### PROBLEM DESCRIPTION
Only the text of the entries below should appear in your exact transcription; leave out every picture.

[Records contained in a dataset]
###

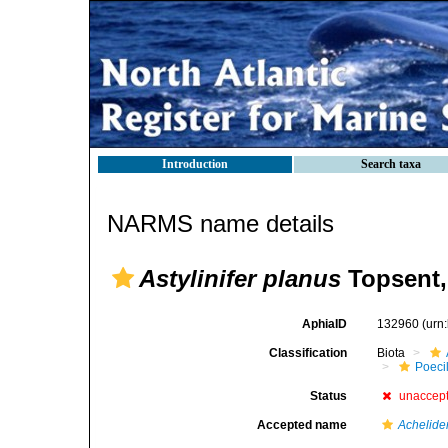
Introduction
Search taxa
NARMS name details
Astylinifer planus
Topsent,
AphiaID
132960
(urn
Classification
Biota
Poeci
Status
unaccep
Accepted name
Achelid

###

### SOLUTION TO THIS EXERCISE
Introduction
Search taxa
NARMS name details
Astylinifer planus
Topsent,
AphiaID
132960
(urn
Classification
Biota
Poeci
Status
unaccep
Accepted name
Achelid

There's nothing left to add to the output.